Gaussian processes scale prohibitively with the size of the dataset. In response, many approximation methods have been developed, which inevitably introduce approximation error. This additional source of uncertainty, due to limited computation, is entirely ignored when using the approximate posterior. Therefore in practice, GP models are often as much about the approximation method as they are about the data. Here, we develop a new class of methods that provides consistent estimation of the combined uncertainty arising from both the finite number of data observed and the finite amount of computation expended. The most common GP approximations map to an instance in this class, such as methods based on the Cholesky factorization, conjugate gradients, and inducing points. For any method in this class, we prove (i) convergence of its posterior mean in the associated RKHS, (ii) decomposability of its combined posterior covariance into mathematical and computational covariances, and (iii) that the combined variance is a tight worst-case bound for the squared error between the method's posterior mean and the latent function. Finally, we empirically demonstrate the consequences of ignoring computational uncertainty and show how implicitly modeling it improves generalization performance on benchmark datasets.

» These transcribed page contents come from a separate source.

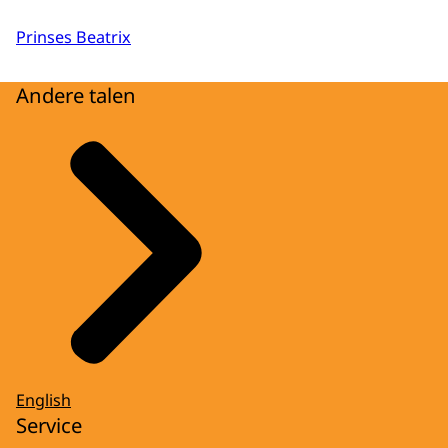
Prinses Beatrix
Andere talen
English
Service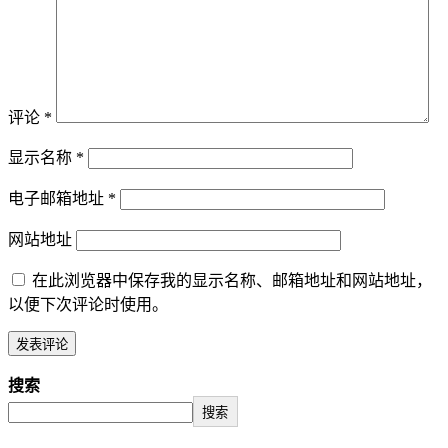
评论
*
显示名称
*
电子邮箱地址
*
网站地址
在此浏览器中保存我的显示名称、邮箱地址和网站地址，
以便下次评论时使用。
搜索
搜索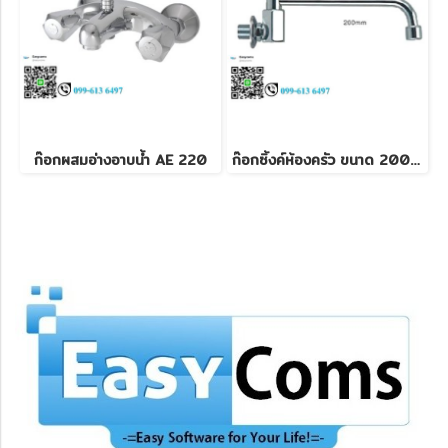
ก๊อกผสมอ่างอาบน้ำ AE 220
ก๊อกซิ้งค์ห้องครัว ขนาด 200 mm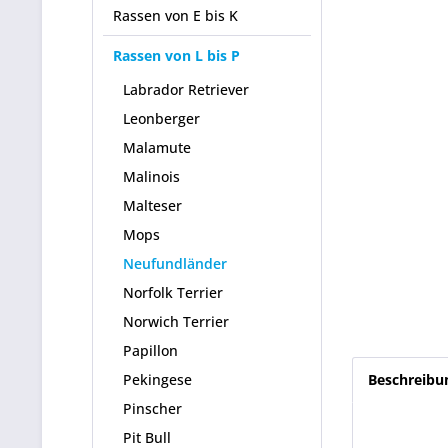
Rassen von E bis K
Rassen von L bis P
Labrador Retriever
Leonberger
Malamute
Malinois
Malteser
Mops
Neufundländer
Norfolk Terrier
Norwich Terrier
Papillon
Pekingese
Beschreibu
Pinscher
Pit Bull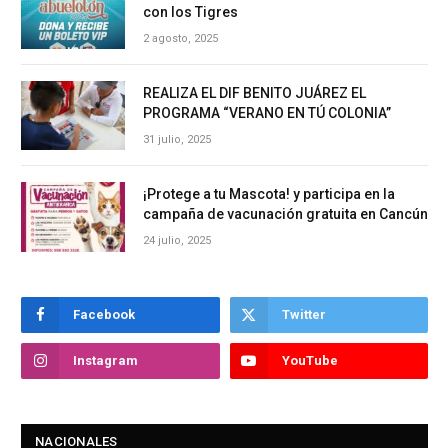
con los Tigres
2 agosto, 2025
REALIZA EL DIF BENITO JUÁREZ EL
PROGRAMA “VERANO EN TÚ COLONIA”
31 julio, 2025
¡Protege a tu Mascota! y participa en la
campaña de vacunación gratuita en Cancún
24 julio, 2025
Facebook
Twitter
Instagram
YouTube
NACIONALES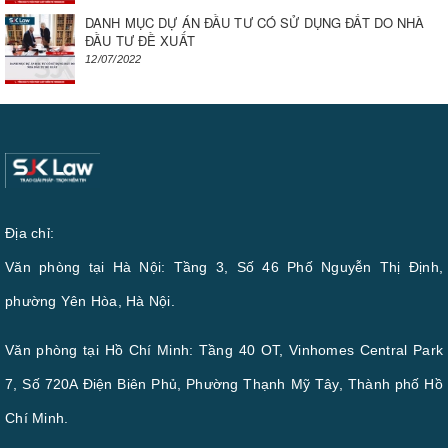
DANH MỤC DỰ ÁN ĐẦU TƯ CÓ SỬ DỤNG ĐẤT DO NHÀ
ĐẦU TƯ ĐỀ XUẤT
12/07/2022
Địa chỉ:
Văn phòng tại Hà Nội: Tầng 3, Số 46 Phố Nguyễn Thị Định,
phường Yên Hòa, Hà Nội.
Văn phòng tại Hồ Chí Minh: Tầng 40 OT, Vinhomes Central Park
7, Số 720A Điện Biên Phủ, Phường Thạnh Mỹ Tây, Thành phố Hồ
Chí Minh.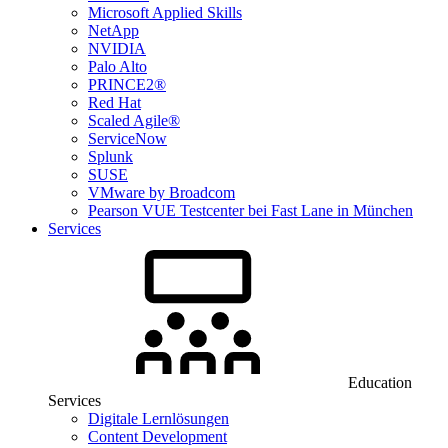
Microsoft Applied Skills
NetApp
NVIDIA
Palo Alto
PRINCE2®
Red Hat
Scaled Agile®
ServiceNow
Splunk
SUSE
VMware by Broadcom
Pearson VUE Testcenter bei Fast Lane in München
Services
Education
Services
Digitale Lernlösungen
Content Development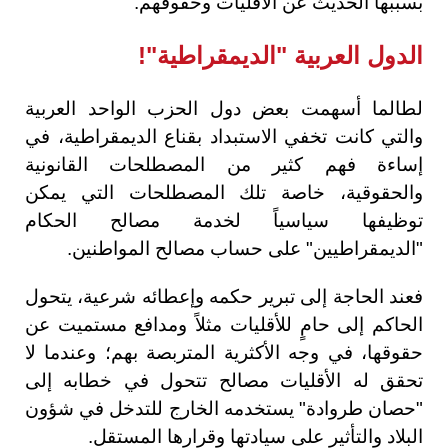
بسببها الحديث عن الأقليات وحقوقهم.
الدول العربية "الديمقراطية"!
لطالما أسهمت بعض دول الحزب الواحد العربية
والتي كانت تخفي الاستبداد بقناع الديمقراطية، في
إساءة فهم كثير من المصطلحات القانونية
والحقوقية، خاصة تلك المصطلحات التي يمكن
توظيفها سياسياً لخدمة مصالح الحكام
"الديمقراطيين" على حساب مصالح المواطنين.
فعند الحاجة إلى تبرير حكمه وإعطائه شرعية، يتحول
الحاكم إلى حامٍ للأقليات مثلاً ومدافع مستميت عن
حقوقها، في وجه الأكثرية المتربصة بهم؛ وعندما لا
تحقق له الأقليات مصالح تتحول في خطابه إلى
"حصان طروادة" يستخدمه الخارج للتدخل في شؤون
البلاد والتأثير على سيادتها وقرارها المستقل.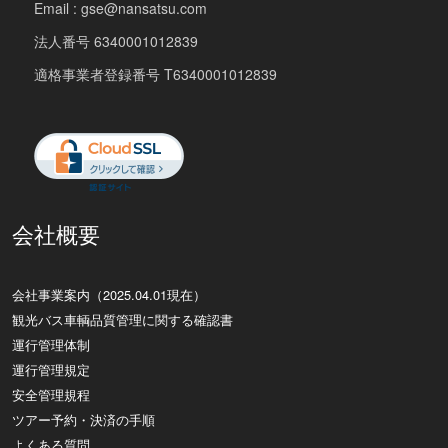
Email : gse@nansatsu.com
法人番号 6340001012839
適格事業者登録番号 T6340001012839
会社概要
会社事業案内（2025.04.01現在）
観光バス車輌品質管理に関する確認書
運行管理体制
運行管理規定
安全管理規程
ツアー予約・決済の手順
よくある質問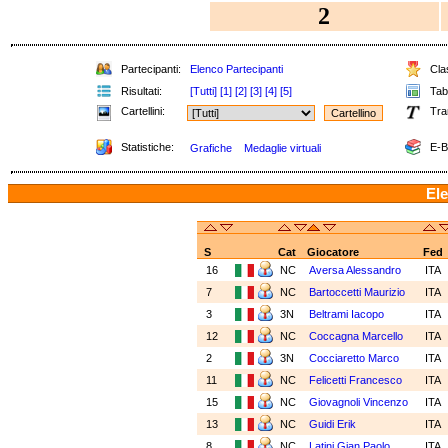
2
Partecipanti:
Elenco Partecipanti
Clas
Risultati:
[Tutti]
[1]
[2]
[3]
[4]
[5]
Tabe
Cartellini:
Tra
Statistiche:
E-B
Grafiche
Medaglie virtuali
Ele
S
Cat
Giocatore
Fed
16
NC
Aversa Alessandro
ITA
7
NC
Bartoccetti Maurizio
ITA
3
3N
Beltrami Iacopo
ITA
12
NC
Coccagna Marcello
ITA
2
3N
Cocciaretto Marco
ITA
11
NC
Felicetti Francesco
ITA
15
NC
Giovagnoli Vincenzo
ITA
13
NC
Guidi Erik
ITA
8
NC
Latini Gian Paolo
ITA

翻译：高斯过程的计算复杂度随数据集规模呈指数增长。为此，研究者提出了多种近似方法，但这些方法不可避免地引入近似误差。当采用近似后验时，这一由有限计算资源导致的额外不确定性来源被完全忽略。因此在实际应用中，高斯过程模型往往不仅依赖于数据，更取决于所采用的近似方法。本文提出了一类新方法，可对由有限观测数据和有限计算资源共同产生的组合不确定性进行一致估计。常见的高斯过程近似方法（如基于Cholesky分解、共轭梯度和诱导点的方法）均属于此类方法的一个实例。针对该类方法，我们证明：（i）其后验均值在相关再生核希尔伯特空间中收敛；（ii）组合后验协方差可分解为数学协方差与计算协方差；（iii）组合方差是该方法后验均值与潜在函数之间平方误差的最紧最坏情况上界。最后，我们通过实验证明了忽略计算不确定性的后果，并展示了如何通过隐式建模计算不确定性来提升基准数据集的泛化性能。